You will see that openSUSE nowadays uses the /dev/disk/by-id/ names to see that the correct partitions are mounted:

boven:~ # ls -l /dev/disk/by-id
lrwxrwxrwx 1 root root  9 Jul  5  2008 scsi-SATA_Hitachi_HDT7250_VFJ201R23XUEXW -> ../../sda
lrwxrwxrwx 1 root root 10 Jul  5  2008 scsi-SATA_Hitachi_HDT7250_VFJ201R23XUEXW-part1 -> ../../sda1
lrwxrwxrwx 1 root root 10 Jul  5  2008 scsi-SATA_Hitachi_HDT7250_VFJ201R23XUEXW-part2 -> ../../sda2
lrwxrwxrwx 1 root root 10 Jul  5  2008 scsi-SATA_Hitachi_HDT7250_VFJ201R23XUEXW-part3 -> ../../sda3
  ...
boven:~ # 

Filesystems Organisation (short: fs)

Now we have one or more partitions and we want to use them. A few programs, which make heavy use of disk I/O, can use raw partitions, but mostly we want to put data organised in directories/files, or use it for swap. For the usage as a filesystem (or swap) an empty filsystem must be created on the partition.
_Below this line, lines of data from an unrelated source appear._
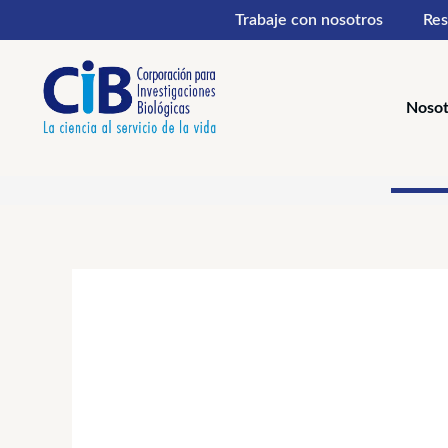
Ir
Trabaje con nosotros
Res
al
contenido
Nosot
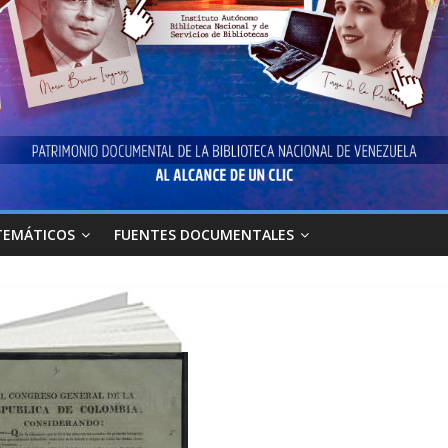
TEMÁTICOS
FUENTES DOCUMENTALES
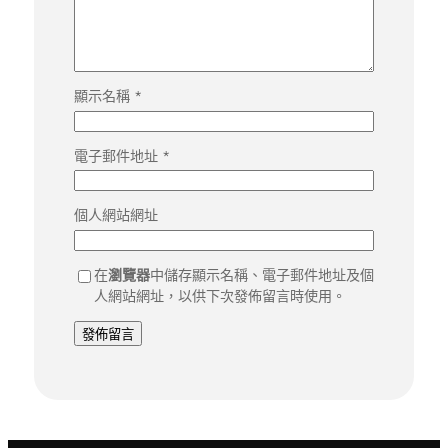
顯示名稱
*
電子郵件地址
*
個人網站網址
在
瀏覽器
中儲存顯示名稱、電子郵件地址及個
人網站網址，以供下次發佈留言時使用。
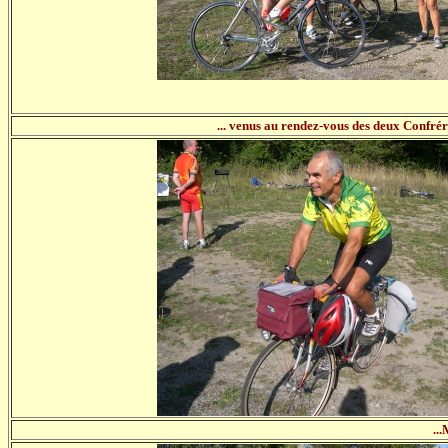
... venus au rendez-vous des deux Confrér
..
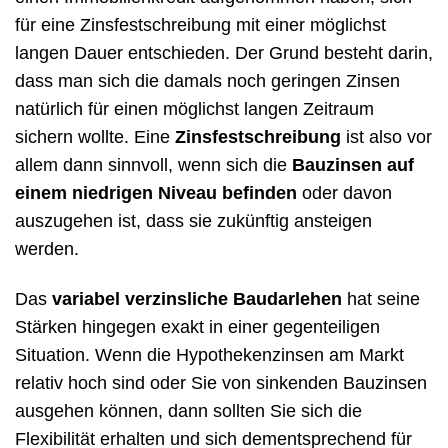
für eine Zinsfestschreibung mit einer möglichst
langen Dauer entschieden. Der Grund besteht darin,
dass man sich die damals noch geringen Zinsen
natürlich für einen möglichst langen Zeitraum
sichern wollte. Eine
Zinsfestschreibung
ist also vor
allem dann sinnvoll, wenn sich die
Bauzinsen auf
einem niedrigen Niveau befinden
oder davon
auszugehen ist, dass sie zukünftig ansteigen
werden.
Das
variabel verzinsliche Baudarlehen
hat seine
Stärken hingegen exakt in einer gegenteiligen
Situation. Wenn die Hypothekenzinsen am Markt
relativ hoch sind oder Sie von sinkenden Bauzinsen
ausgehen können, dann sollten Sie sich die
Flexibilität erhalten und sich dementsprechend für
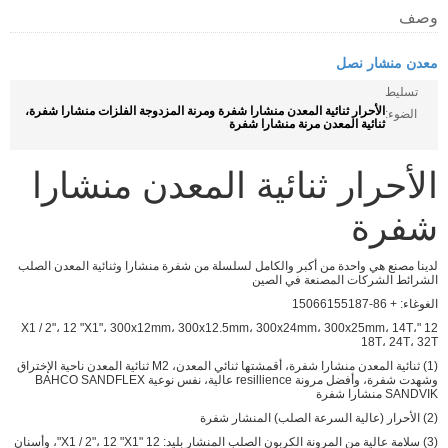
وصف
معدن منشار نصل
تسليط
الأحرار ثنائية المعدن منشارا شفرة ومرنة المزدوجة الفلزات منشارا شفرة،
الضوء:
ثنائية المعدن مرنة منشارا شفرة
الأحرار ثنائية المعدن منشارا
شفرة
لدينا مصنع هي واحدة من أكبر والكامل لسلسلة من شفرة منشارا وثنائية المعدن الصلب
الشرائط الشركات المصنعة في الصين
الغوغاء: + 86-15066155187
12 "X1 / 2"، 12 "X1"، 300x12mm، 300x12.5mm، 300x24mm، 300x25mm، 14T،
18T، 24T، 32T
(1) ثنائية المعدن منشارا شفرة، أقمشتها ثنائي المعدن، M2 ثنائية المعدن ناحية الإختراق
وشهدت شفرة، وأفضل مرونة resillience عالية، نفس نوعية BAHCO SANDFLEX
SANDVIK منشارا شفرة
(2) الأحرار (عالية السرعة الصلب) المنشار شفرة
(3) سلامة عالية من المرونة الكربون الصلب المنشار بليد: 12 "X1 / 2"، 12 "X1"، وأسنان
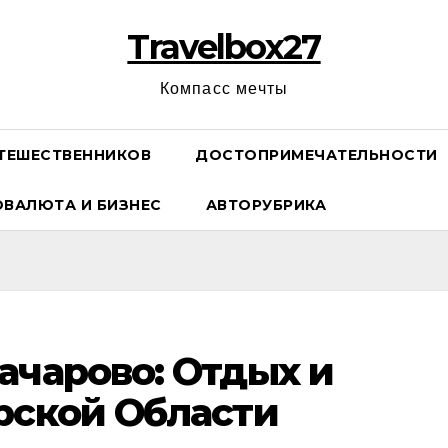
Travelbox27
Компасс мечты
ТЕШЕСТВЕННИКОВ
ДОСТОПРИМЕЧАТЕЛЬНОСТИ
ОВАЛЮТА И БИЗНЕС
АВТОРУБРИКА
ачарово: Отдых и
рской Области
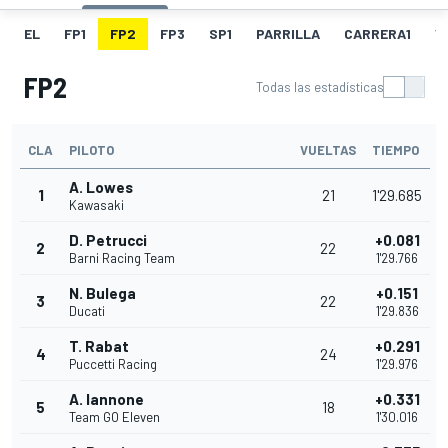
EL
FP1
FP2
FP3
SP1
PARRILLA
CARRERA1
V
FP2
Todas las estadísticas
CLA
PILOTO
VUELTAS
TIEMPO
A. Lowes
1
21
1'29.685
Kawasaki
D. Petrucci
+0.081
2
22
Barni Racing Team
1'29.766
N. Bulega
+0.151
3
22
Ducati
1'29.836
T. Rabat
+0.291
4
24
Puccetti Racing
1'29.976
A. Iannone
+0.331
5
18
Team GO Eleven
1'30.016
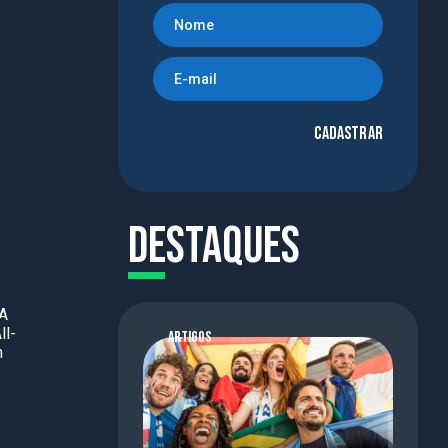
Cadastrar
Destaques
BA
ll-
ARTIGOS
m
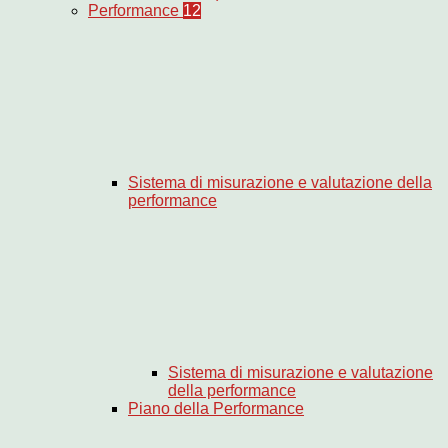
Performance
12
Sistema di misurazione e valutazione della
performance
Sistema di misurazione e valutazione
della performance
Piano della Performance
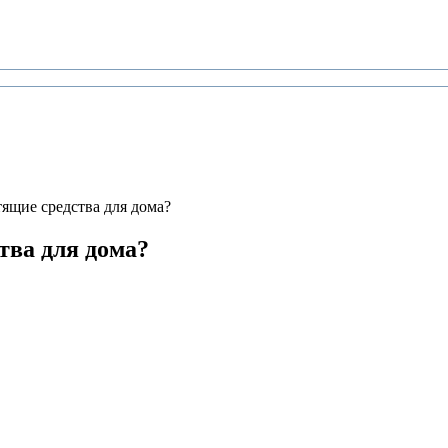
ящие средства для дома?
тва для дома?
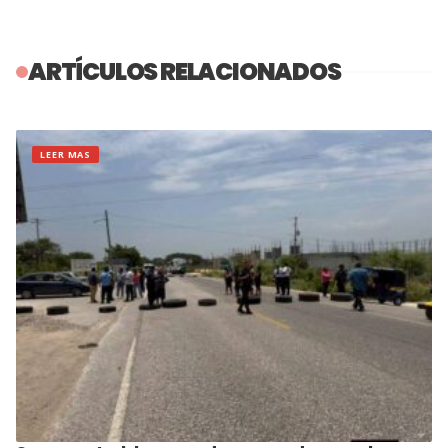
ARTÍCULOS RELACIONADOS
LEER MAS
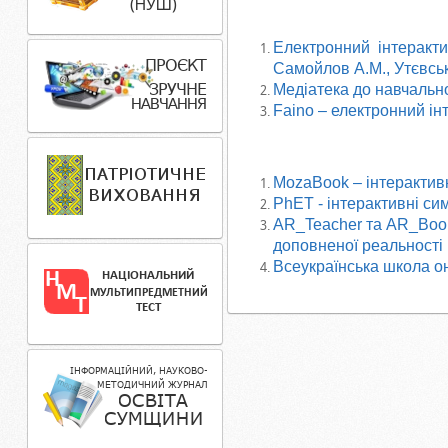
Електронний інтеракти
Самойлов А.М., Утєвськ
Медіатека до навчальн
Faino – електронний ін
MozaBook – інтерактив
PhET - інтерактивні си
AR_Teacher та AR_Book
доповненої реальності
Всеукраїнська школа о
Many people call this formatting, but in Unix/Linux you create or make a filesystem and the tool is mkfs. We will not go into details here, but what goes into an empty filesystem (inodes, etc.) depends on the filesystem type. A ReiserFS is different from an ext2 or ext3 fs. You have to choose, but the defaults are usually reasonable.

You do not need to call the mkfs of the fs type you want yourself. YaST wil do this for you.

What is important here is that Linux can not only access filesystem types that are designed for it, but also types that are used by MS/DOS ... Vista sytems like FAT and NTFS. But there are restrictions. FAT has restrictions on filename length. Neither FAT nor NTFS have the Unix/Linux permission bits and this means that sometimes access is restricted without proper handling (filesystem options at mount time).

Before we start to use the partitions, first some explanation about the terminology and concepts used in Unix/Linux in this area.

Unix/Linux systems view all of the disk area as one hierarchic tree starting from the root (/). This is contrary to the MS/DOS .... Vista concept, in which every disk (partition) has it own hierarchic tree (starting at A:, B:, C:, D:, etc.) and, while some people regard the Unix approach as confusing, it does bring significant advantages in advanced operations.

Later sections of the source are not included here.